BRITAIN'S FTSE 100 fell on Monday as the wounds inflicted by a sluggish global economic recovery refused to heal, following weak data from the U.S. and China in the past few days and ahead of the second-quarter earnings season.
London's blue chip index shed 21.32 points or 0.4 per cent at 5,969.26 by 1056 GMT.
The index extended Friday's 1.1 per cent fall and held below the key 6,000 level after jobs data from the United States which one trader described as "shockingly weak".
U.S. stock futures pointed to a lower Wall Street open with the June employment index due for release at 1400 GMT following on from Friday's non-farm payrolls.
Integrated oils retreated with the price of crude which dipped over 1 per cent as investors turned to the safe-haven qualities offered by the U.S. dollar and gold.
Miners fell too on concerns China's fight to cool its overheating economy would stifle demand from the world's largest consumer of raw materials.
The sector was also hit as Australia's unpopular government introduced a carbon tax scheme.
Credit Suisse's Paul McTaggart said the tax could lead to global miners such as Rio Tinto and BHP Billiton taking an earnings hit of up to 2 per cent.
Rio Tinto fell 0.2 per cent but BHP Billiton added 0.6 per cent as Peabody Energy and Arcelor Mittal launched a bid for Australian coal miner Macarthur Coal , assuaging some concerns the tax will impact the key mining sector.

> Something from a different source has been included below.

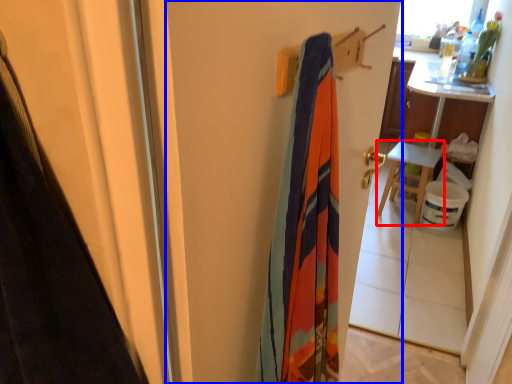 Question: Which object appears closest to the camera in this image, furniture (highlighted by a red box) or screen door (highlighted by a blue box)?

Choices:
 (A) furniture
 (B) screen door

Answer: (B) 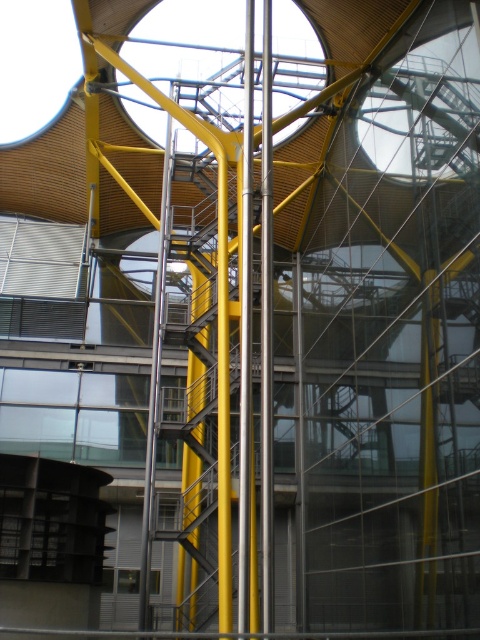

And International Power bounced 4.6 per cent after dropping 6 per cent last week, as Espirito Santo Investment Bank said the tax proved fairly benign for the power generator.
EARNINGS, M&A SPUR
Investors will keep an eye on the U.S. second-quarter corporate earnings season which kicks-off with metals firm Alcoa Inc later on Monday.
Lothar Mentel, chief investment officer at Octopus Investments which manages 2.5 billion pounds ($4 billion), said a shift in focus to the next set of earnings should give investors the chance to focus on individual companies.
"A positive earnings reporting season, and a third-quarter rebound in global economic activity, should see equities make further gains," Mentel said.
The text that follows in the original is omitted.